§ Exercise
Your answer must be the records below repeated word for word, with no pictures in it.

§ Excerpted records
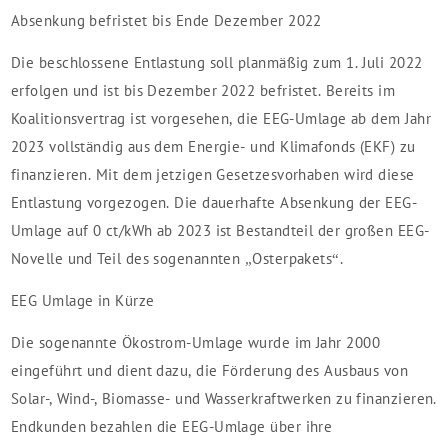
Absenkung befristet bis Ende Dezember 2022
Die beschlossene Entlastung soll planmäßig zum 1. Juli 2022
erfolgen und ist bis Dezember 2022 befristet. Bereits im
Koalitionsvertrag ist vorgesehen, die EEG-Umlage ab dem Jahr
2023 vollständig aus dem Energie- und Klimafonds (EKF) zu
finanzieren. Mit dem jetzigen Gesetzesvorhaben wird diese
Entlastung vorgezogen. Die dauerhafte Absenkung der EEG-
Umlage auf 0 ct/kWh ab 2023 ist Bestandteil der großen EEG-
Novelle und Teil des sogenannten „Osterpakets“.
EEG Umlage in Kürze
Die sogenannte Ökostrom-Umlage wurde im Jahr 2000
eingeführt und dient dazu, die Förderung des Ausbaus von
Solar-, Wind-, Biomasse- und Wasserkraftwerken zu finanzieren.
Endkunden bezahlen die EEG-Umlage über ihre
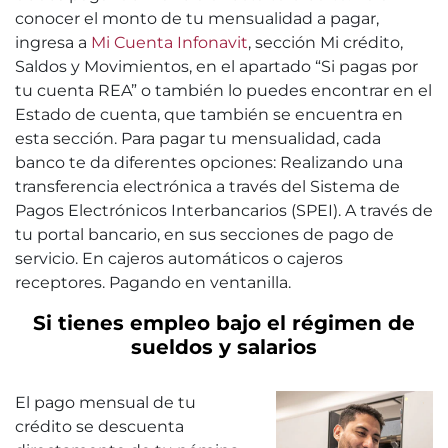
conocer el monto de tu mensualidad a pagar,
ingresa a
Mi Cuenta Infonavit
, sección Mi crédito,
Saldos y Movimientos, en el apartado “Si pagas por
tu cuenta REA” o también lo puedes encontrar en el
Estado de cuenta, que también se encuentra en
esta sección. Para pagar tu mensualidad, cada
banco te da diferentes opciones: Realizando una
transferencia electrónica a través del Sistema de
Pagos Electrónicos Interbancarios (SPEI). A través de
tu portal bancario, en sus secciones de pago de
servicio. En cajeros automáticos o cajeros
receptores. Pagando en ventanilla.
Si tienes empleo bajo el régimen de
sueldos y salarios
El pago mensual de tu
crédito se descuenta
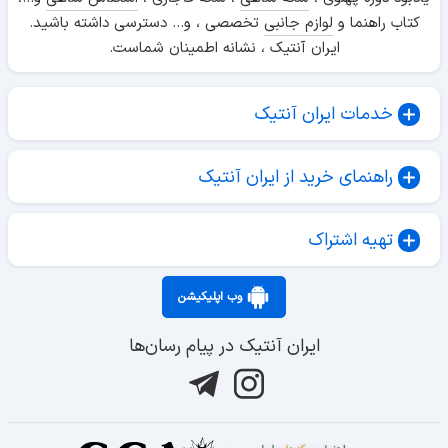
کتاب راهنما و
لوازم جانبی
تخصصی ، و... دسترسی داشته باشید.
ایران آنتیک ، نشانه اطمینان شماست.
خدمات ایران آنتیک
راهنمای خرید از ایران آنتیک
تهیه اشتراک
وب اپلیکیشن
ایران آنتیک در پیام رسان‌ها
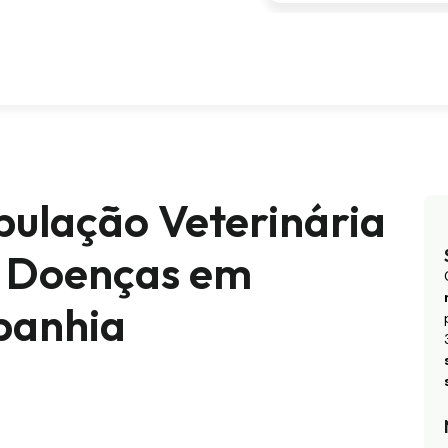
pulação Veterinária
e Doenças em
panhia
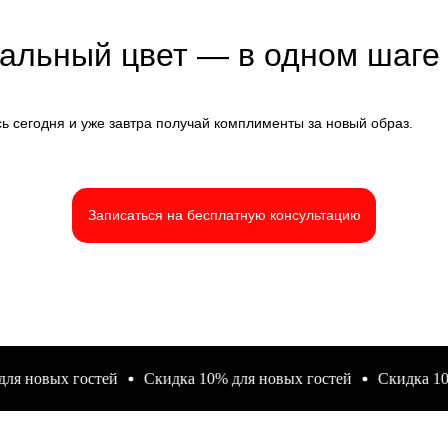
альный цвет — в одном шаге 
ь сегодня и уже завтра получай комплименты за новый образ.
Записаться на бесплатную консультацию
овых гостей
Скидка 10% для новых гостей
Скидка 10% для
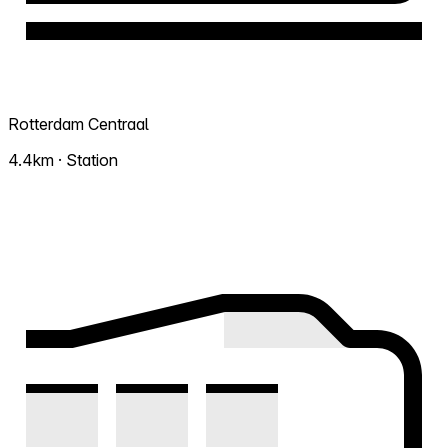
Rotterdam Centraal
4.4km · Station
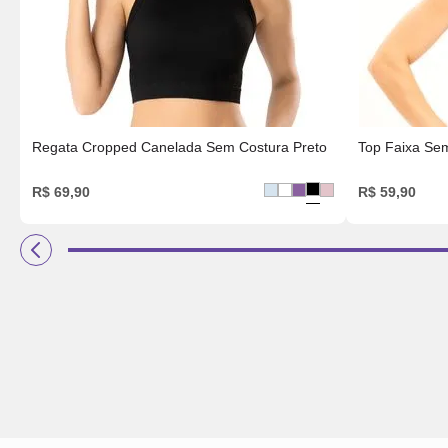
Regata Cropped Canelada Sem Costura Preto
Top Faixa Sem
R$
69
,
90
R$
59
,
90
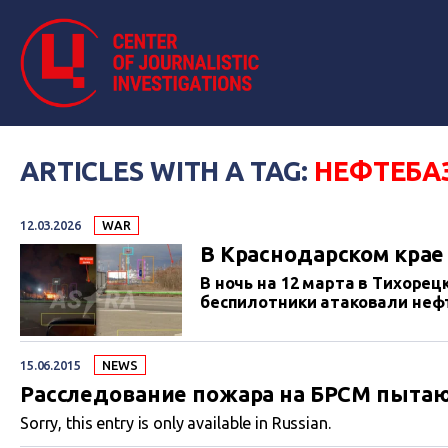
ARTICLES WITH A TAG:
НЕФТЕБА
12.03.2026
WAR
В Краснодарском крае 
В ночь на 12 марта в Тихорец
беспилотники атаковали нефт
15.06.2015
NEWS
Расследование пожара на БРСМ пытаю
Sorry, this entry is only available in Russian.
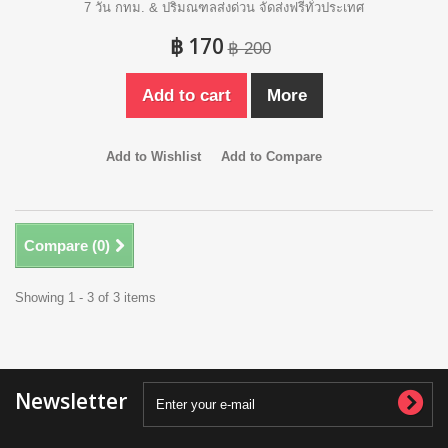
7 วัน กทม. & ปริมณฑลส่งด่วน จัดส่งฟรีทั่วประเทศ
฿ 170
฿ 200
Add to cart
More
Add to Wishlist
Add to Compare
Compare (
0
)
Showing 1 - 3 of 3 items
Newsletter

§ Answer to this problem
Absenkung befristet bis Ende Dezember 2022
Die beschlossene Entlastung soll planmäßig zum 1. Juli 2022
erfolgen und ist bis Dezember 2022 befristet. Bereits im
Koalitionsvertrag ist vorgesehen, die EEG-Umlage ab dem Jahr
2023 vollständig aus dem Energie- und Klimafonds (EKF) zu
finanzieren. Mit dem jetzigen Gesetzesvorhaben wird diese
Entlastung vorgezogen. Die dauerhafte Absenkung der EEG-
Umlage auf 0 ct/kWh ab 2023 ist Bestandteil der großen EEG-
Novelle und Teil des sogenannten „Osterpakets“.
EEG Umlage in Kürze
Die sogenannte Ökostrom-Umlage wurde im Jahr 2000
eingeführt und dient dazu, die Förderung des Ausbaus von
Solar-, Wind-, Biomasse- und Wasserkraftwerken zu finanzieren.
Endkunden bezahlen die EEG-Umlage über ihre
conocer el monto de tu mensualidad a pagar,
ingresa a
Mi Cuenta Infonavit
, sección Mi crédito,
Saldos y Movimientos, en el apartado “Si pagas por
tu cuenta REA” o también lo puedes encontrar en el
Estado de cuenta, que también se encuentra en
esta sección. Para pagar tu mensualidad, cada
banco te da diferentes opciones: Realizando una
transferencia electrónica a través del Sistema de
Pagos Electrónicos Interbancarios (SPEI). A través de
tu portal bancario, en sus secciones de pago de
servicio. En cajeros automáticos o cajeros
receptores. Pagando en ventanilla.
Si tienes empleo bajo el régimen de
sueldos y salarios
El pago mensual de tu
crédito se descuenta
کتاب راهنما و
لوازم جانبی
تخصصی ، و... دسترسی داشته باشید.
ایران آنتیک ، نشانه اطمینان شماست.
خدمات ایران آنتیک
راهنمای خرید از ایران آنتیک
تهیه اشتراک
وب اپلیکیشن
ایران آنتیک در پیام رسان‌ها
pulação Veterinária
e Doenças em
panhia
альный цвет — в одном шаге 
ь сегодня и уже завтра получай комплименты за новый образ.
Записаться на бесплатную консультацию
овых гостей
Скидка 10% для новых гостей
Скидка 10% для
Rotterdam Centraal
4.4km · Station
Regata Cropped Canelada Sem Costura Preto
Top Faixa Sem
R$
69
,
90
R$
59
,
90
ARTICLES WITH A TAG:
НЕФТЕБА
12.03.2026
WAR
В Краснодарском крае 
В ночь на 12 марта в Тихорец
беспилотники атаковали нефт
15.06.2015
NEWS
Расследование пожара на БРСМ пытаю
Sorry, this entry is only available in Russian.
7 วัน กทม. & ปริมณฑลส่งด่วน จัดส่งฟรีทั่วประเทศ
฿ 170
฿ 200
Add to cart
More
Add to Wishlist
Add to Compare
Compare (
0
)
Showing 1 - 3 of 3 items
Newsletter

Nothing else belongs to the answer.